Many people care about policy decisions, so I don’t think we can expect that bettors whose wealth is mostly independent of the futarchy markets (i.e. the futarchy is not their chief source of income) will have no or little influence. So while wealth may end up slightly correlated with policy assessment skills, I don’t think we can expect that correlation to be strong.
What if we limited how much new external money (that they didn’t win from the markets) people can put on futarchy markets (each year)? Also, how much could depend on their success in the markets. If we can let people make a lot of money quickly in these markets starting from low input funds, then we can reduce distortions.
Maybe also let people borrow money from the markets with collateral if their positions are close to “neutral”, if we can define that?
If the cap is very low, then the market could be significantly distorted, e.g. by exacerbating favourite-longshot bias.
Maybe we can cap the bet size as a function of the expected payoff, too?

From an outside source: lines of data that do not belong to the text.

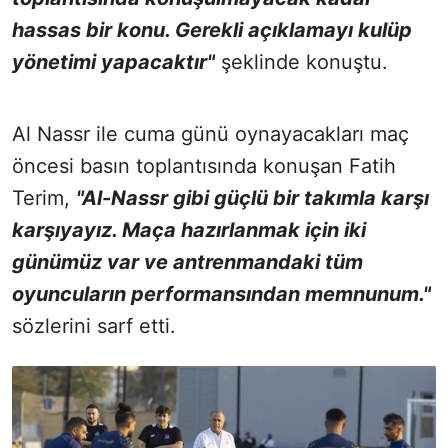
hassas bir konu. Gerekli açıklamayı kulüp
yönetimi yapacaktır"
şeklinde konuştu.
Al Nassr ile cuma günü oynayacakları maç
öncesi basın toplantısında konuşan Fatih
Terim,
"Al-Nassr gibi güçlü bir takımla karşı
karşıyayız. Maça hazırlanmak için iki
günümüz var ve antrenmandaki tüm
oyuncuların performansından memnunum."
sözlerini sarf etti.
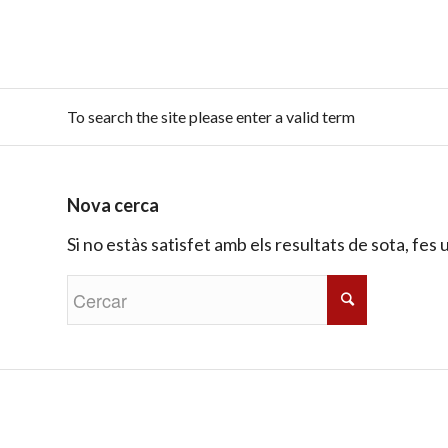
To search the site please enter a valid term
Nova cerca
Si no estàs satisfet amb els resultats de sota, fes u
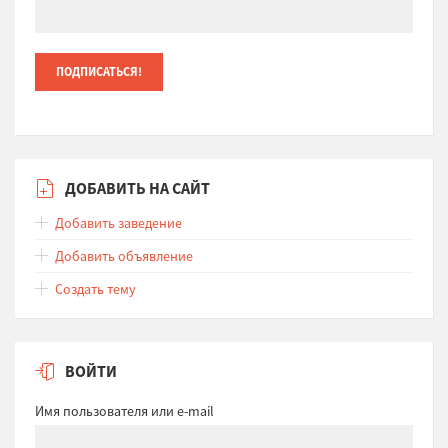
ДОБАВИТЬ НА САЙТ
Добавить заведение
Добавить объявление
Создать тему
ВОЙТИ
Имя пользователя или e-mail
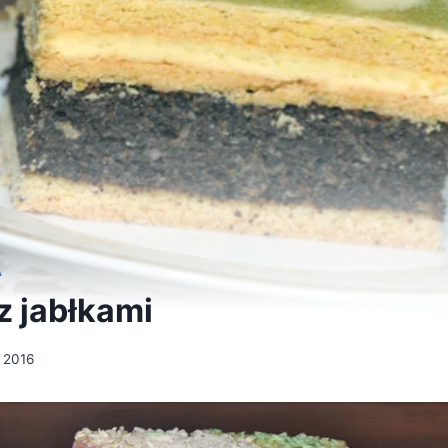
A
 jabłkami
a 2016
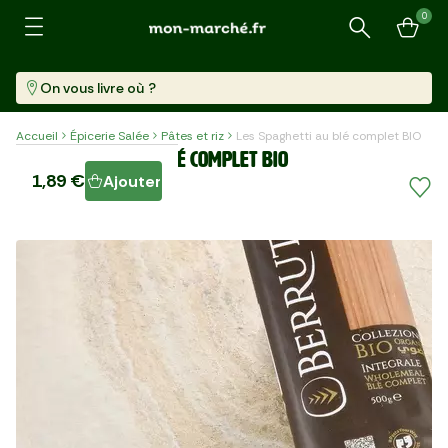
0
Recherche
On vous livre où ?
Accueil
Épicerie Salée
Pâtes et riz
Les Spaghetti au blé complet BIO
Les Spaghetti au blé complet BIO
1,89 €
Ajouter
Paquet (500 G)
3,78 €/kg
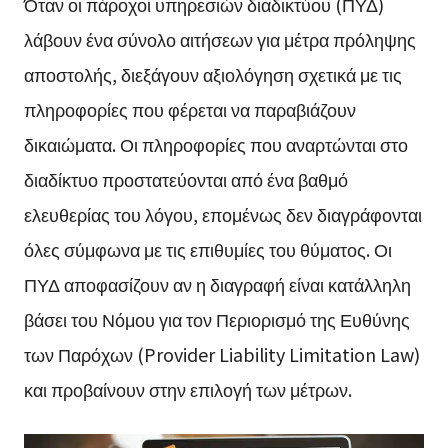
Όταν οι πάροχοι υπηρεσιών διαδικτύου (ΠΥΔ)
λάβουν ένα σύνολο αιτήσεων για μέτρα πρόληψης
αποστολής, διεξάγουν αξιολόγηση σχετικά με τις
πληροφορίες που φέρεται να παραβιάζουν
δικαιώματα. Οι πληροφορίες που αναρτώνται στο
διαδίκτυο προστατεύονται από ένα βαθμό
ελευθερίας του λόγου, επομένως δεν διαγράφονται
όλες σύμφωνα με τις επιθυμίες του θύματος. Οι
ΠΥΔ αποφασίζουν αν η διαγραφή είναι κατάλληλη
βάσει του Νόμου για τον Περιορισμό της Ευθύνης
των Παρόχων (Provider Liability Limitation Law)
και προβαίνουν στην επιλογή των μέτρων.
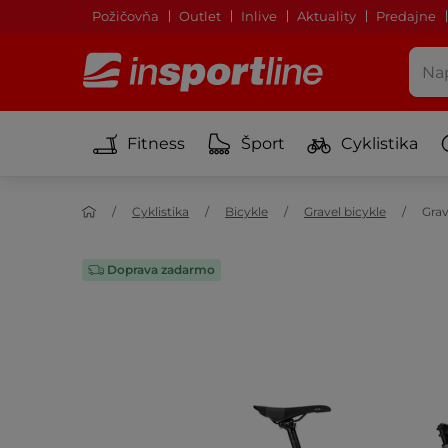
Požičovňa
Outlet
Inlive
Aktuality
Predajne
Fitness
Šport
Cyklistika
Cyklistika
Bicykle
Gravel bicykle
Grav
Doprava zadarmo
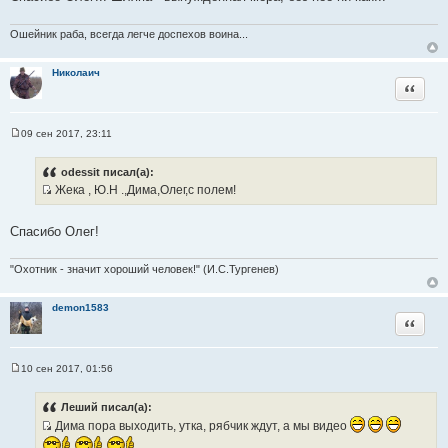
о
ч
Ошейник раба, всегда легче доспехов воина...
н
и
Николаич
к
Цитата
ц
и
т
09 сен 2017, 23:11
С
а
о
т
о
odessit писал(а):
б
ы
Жека , Ю.Н .,Дима,Олег,с полем!
щ
И
е
н
с
и
Спасибо Олег!
т
е
о
"Охотник - значит хороший человек!" (И.С.Тургенев)
ч
н
demon1583
и
Цитата
к
ц
и
10 сен 2017, 01:56
С
т
о
а
о
Леший писал(а):
б
т
Дима пора выходить, утка, рябчик ждут, а мы видео
щ
ы
е
И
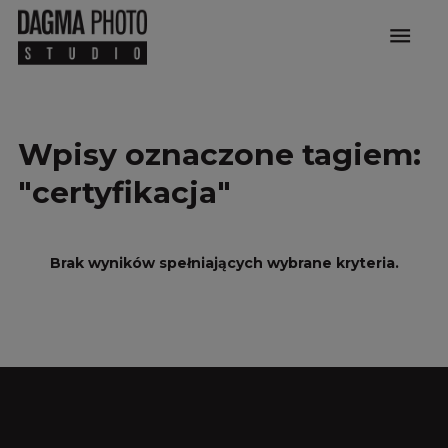
menu
Wpisy oznaczone tagiem:
"certyfikacja"
Brak wyników spełniających wybrane kryteria.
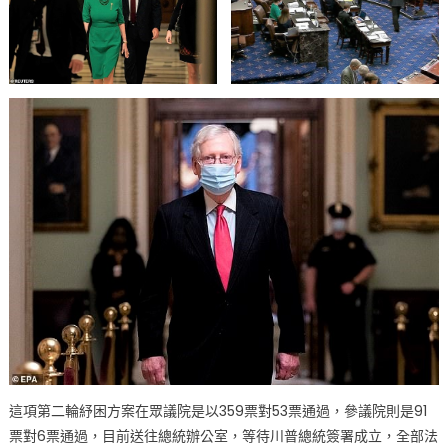
業
救
濟
金
每
週
$300
目
前
這
項
方
案
還
懸
在
空
中〉
這項第二輪紓困方案在眾議院是以359票對53票通過，參議院則是91
中
票對6票通過，目前送往總統辦公室，等待川普總統簽署成立，全部法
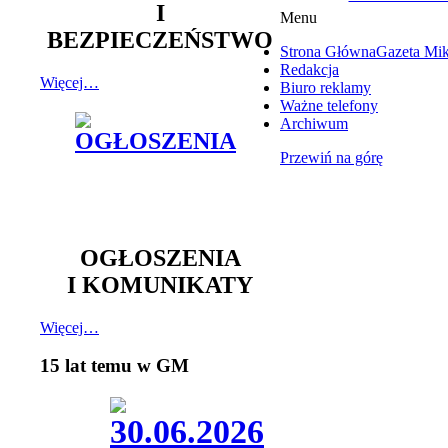
I
Menu
BEZPIECZEŃSTWO
Strona Główna
Gazeta Mi
Redakcja
Więcej…
Biuro reklamy
Ważne telefony
Archiwum
Przewiń na górę
OGŁOSZENIA
I KOMUNIKATY
Więcej…
15 lat temu w GM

What if we limited how much new external money (that they didn’t win from the markets) people can put on futarchy markets (each year)? Also, how much could depend on their success in the markets. If we can let people make a lot of money quickly in these markets starting from low input funds, then we can reduce distortions.
Maybe also let people borrow money from the markets with collateral if their positions are close to “neutral”, if we can define that?
Maybe we can cap the bet size as a function of the expected payoff, too?